- [WHAT YOU ARE ASKED TO DO]: Starting at the line that contains "Eyüp Antika", copy every line to the end of the material below exactly, and omit the pictures.

- [ENTRIES SHOWN]:
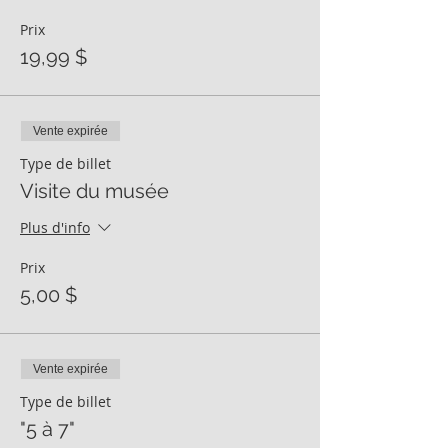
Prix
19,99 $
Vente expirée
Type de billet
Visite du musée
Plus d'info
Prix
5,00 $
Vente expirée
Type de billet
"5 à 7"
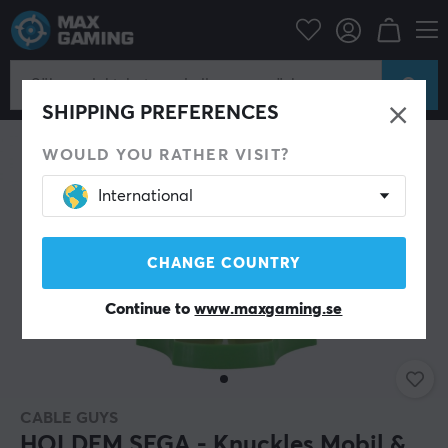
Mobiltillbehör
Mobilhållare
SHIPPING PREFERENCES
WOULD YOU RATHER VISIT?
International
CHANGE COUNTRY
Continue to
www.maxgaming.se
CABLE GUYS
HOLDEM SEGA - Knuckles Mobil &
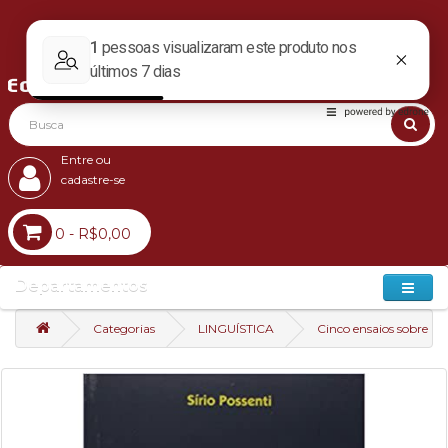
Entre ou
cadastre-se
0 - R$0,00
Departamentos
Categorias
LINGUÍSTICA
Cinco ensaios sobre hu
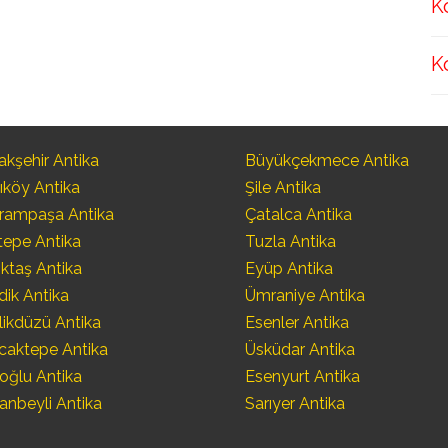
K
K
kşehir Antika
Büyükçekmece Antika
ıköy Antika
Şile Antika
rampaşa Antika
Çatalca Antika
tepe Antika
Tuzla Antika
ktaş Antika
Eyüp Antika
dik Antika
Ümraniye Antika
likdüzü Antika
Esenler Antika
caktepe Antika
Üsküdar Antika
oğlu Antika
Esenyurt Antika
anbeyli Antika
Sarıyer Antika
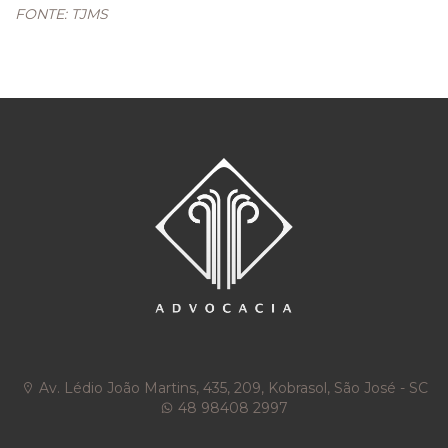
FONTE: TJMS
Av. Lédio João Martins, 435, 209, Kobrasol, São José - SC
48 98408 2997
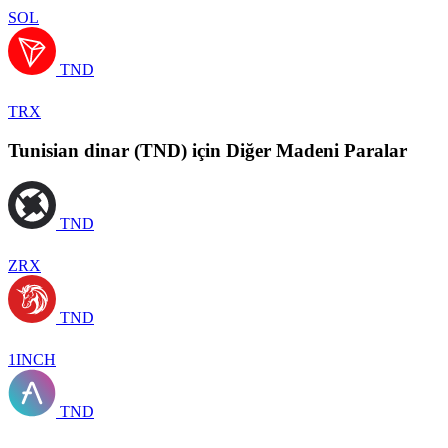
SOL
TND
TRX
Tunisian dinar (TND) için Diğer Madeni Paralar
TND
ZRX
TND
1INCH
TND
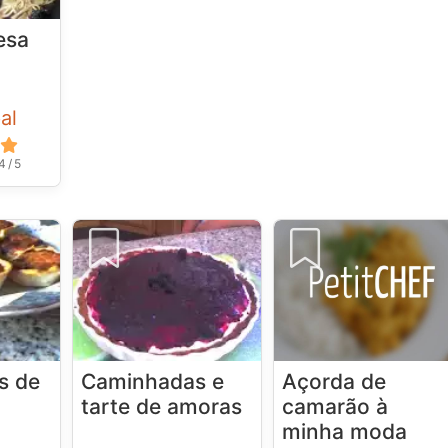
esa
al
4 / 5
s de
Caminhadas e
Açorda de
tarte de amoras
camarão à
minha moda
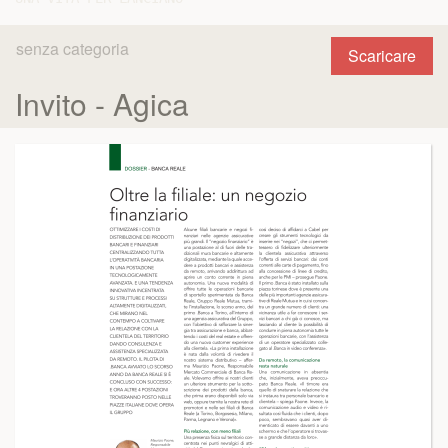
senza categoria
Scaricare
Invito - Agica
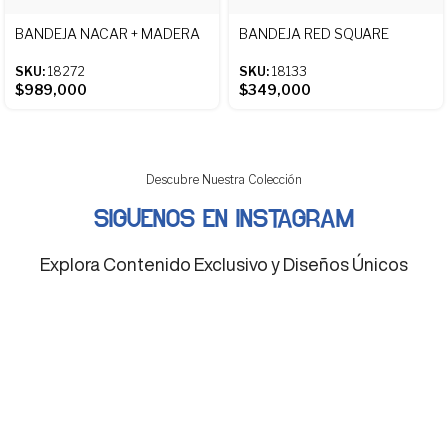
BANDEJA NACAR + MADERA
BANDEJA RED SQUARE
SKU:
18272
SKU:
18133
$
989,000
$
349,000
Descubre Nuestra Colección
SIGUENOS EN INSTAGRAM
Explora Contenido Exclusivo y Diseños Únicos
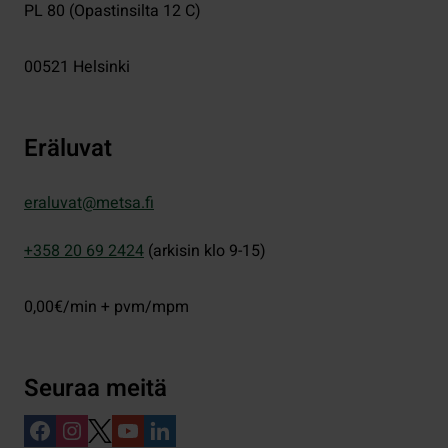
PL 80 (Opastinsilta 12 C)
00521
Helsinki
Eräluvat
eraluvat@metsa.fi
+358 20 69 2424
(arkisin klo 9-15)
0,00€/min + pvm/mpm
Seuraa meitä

- [SOLUTION TO THIS TASK]:
Eyüp Antika
dik Antika
Ümraniye Antika
likdüzü Antika
Esenler Antika
caktepe Antika
Üsküdar Antika
oğlu Antika
Esenyurt Antika
anbeyli Antika
Sarıyer Antika
FONTE: TJMS
Av. Lédio João Martins, 435, 209, Kobrasol, São José - SC
48 98408 2997
SOL
TND
TRX
Tunisian dinar (TND) için Diğer Madeni Paralar
TND
ZRX
TND
1INCH
TND
esa
al
4 / 5
s de
Caminhadas e
Açorda de
tarte de amoras
camarão à
minha moda
senza categoria
Scaricare
Invito - Agica
BANDEJA NACAR + MADERA
BANDEJA RED SQUARE
SKU:
18272
SKU:
18133
$
989,000
$
349,000
Descubre Nuestra Colección
SIGUENOS EN INSTAGRAM
Explora Contenido Exclusivo y Diseños Únicos
PL 80 (Opastinsilta 12 C)
00521
Helsinki
Eräluvat
eraluvat@metsa.fi
+358 20 69 2424
(arkisin klo 9-15)
0,00€/min + pvm/mpm
Seuraa meitä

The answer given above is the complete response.